Spectacular venues have long been integral to New York Fashion Week, from the iconic tents at Bryant Park to insider access at secret spots each season. Over the years, Skylight itself has become synonymous with locations throughout the week. “Our mission is to activate or revitalize historic spaces with energy through programming, events, culture and arts,” Skylight’s CEO, Stephanie Blake, tells COOL HUNTING. “Programming brings dynamism to static spaces. It enables a venue to move into the future. We work with landlords to identify a canvas where fashion brands can celebrate. These brands care most about physicality. They want to know, ‘how do you create an unforgettable experience?’ They look to Skylight for this.”
Skylight led New York Fashion Week’s move from Lincoln Center to Moynihan Train Hall, before it was revitalized. They were also staging events on the west side long before the High Line or Hudson Yards became attractions. “Back in the day, we had the Skylight Soho warehouse at Dominic and Spring,” Blake says. “We brought Steven Meisel to shoot Madonna for his Louis Vuitton campaign there. It became his private studio. We got Ralph Lauren to come down from the Upper East Side, to go to this little known space so far west when people were still asking ‘who would go over there?'” Skylight moved to Clarkson Square. Years later, Google followed.

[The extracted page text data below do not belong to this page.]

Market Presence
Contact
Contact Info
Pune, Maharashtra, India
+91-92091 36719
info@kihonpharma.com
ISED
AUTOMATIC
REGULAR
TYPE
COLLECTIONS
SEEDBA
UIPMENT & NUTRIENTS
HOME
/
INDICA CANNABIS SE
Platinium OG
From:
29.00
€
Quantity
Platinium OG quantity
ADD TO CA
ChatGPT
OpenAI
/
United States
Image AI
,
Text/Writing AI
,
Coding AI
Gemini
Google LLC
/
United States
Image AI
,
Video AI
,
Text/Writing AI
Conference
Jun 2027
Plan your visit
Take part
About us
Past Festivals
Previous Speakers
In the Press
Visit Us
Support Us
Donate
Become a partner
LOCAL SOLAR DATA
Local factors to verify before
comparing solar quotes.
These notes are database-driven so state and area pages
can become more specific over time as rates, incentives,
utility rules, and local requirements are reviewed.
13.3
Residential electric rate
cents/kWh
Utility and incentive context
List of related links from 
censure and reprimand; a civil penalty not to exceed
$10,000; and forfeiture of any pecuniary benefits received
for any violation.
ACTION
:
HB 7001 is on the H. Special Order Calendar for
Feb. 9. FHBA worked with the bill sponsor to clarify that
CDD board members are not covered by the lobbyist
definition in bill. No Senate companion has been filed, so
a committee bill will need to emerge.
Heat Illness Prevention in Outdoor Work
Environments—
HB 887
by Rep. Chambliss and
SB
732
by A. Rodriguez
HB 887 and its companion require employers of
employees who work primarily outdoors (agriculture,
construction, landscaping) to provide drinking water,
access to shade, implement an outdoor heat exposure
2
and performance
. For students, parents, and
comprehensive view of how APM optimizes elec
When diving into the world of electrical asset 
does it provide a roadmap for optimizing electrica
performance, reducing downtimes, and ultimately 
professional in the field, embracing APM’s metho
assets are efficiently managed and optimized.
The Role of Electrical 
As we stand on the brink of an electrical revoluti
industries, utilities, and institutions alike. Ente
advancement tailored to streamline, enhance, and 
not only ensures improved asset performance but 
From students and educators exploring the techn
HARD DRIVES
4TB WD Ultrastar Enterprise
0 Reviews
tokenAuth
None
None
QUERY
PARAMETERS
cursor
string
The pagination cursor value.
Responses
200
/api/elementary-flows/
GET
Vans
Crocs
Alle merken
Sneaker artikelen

“Fashion sets the tone,” Blake says. “Hermès being here, in Skylight at The Refinery, it makes a statement to all other industries. Fashion has an air of inaccessibility, and people want access. When fashion brands come to Skylight, they know we are offering inaccessible spaces. ” Skylight at The Refinery is the perfect example. Although The Refinery opens this 27 September, the Skylight penthouse space won’t until September 2024.
Skylight had been interested in the building for some time. Blake understood that as the west side developed, fashion would likely shift east—and to Brooklyn. “We always want to stay ahead of the curve,” she says. “Meeting with Jed [Walentas, principal at Two Trees], we understood he was a visionary and saw these neighborhoods before others. For Skylight, we want to be first to identify a location with bones and history—because our brands want to be the 21st century patrons of the arts, of community and culture.”
Hermès made for a fitting launch partner. Much like The Refinery itself, the maison weaves together an illustrious heritage with a quest for innovation. “I can’t imagine a better global brand than Hermès,” Walentas adds. “It’s their mixture of authenticity and old world history, while at the same time being so pioneering in their spirit and what they do, it all speaks to what we are trying to do here.”
Aside from the uninterrupted views of Manhattan, The Refinery’s other great success comes from its visual connection to Williamsburg. “You’re not just up in the air,” Walentas points out. “There’s an integration of the building into the park and the surrounding neighborhood. I like to think we do as good a job as anybody at creating real New York neighborhoods. We try to be intentional about that.” For a fashion week debut, partnering with Hermès and Skylight is as intentional as it comes.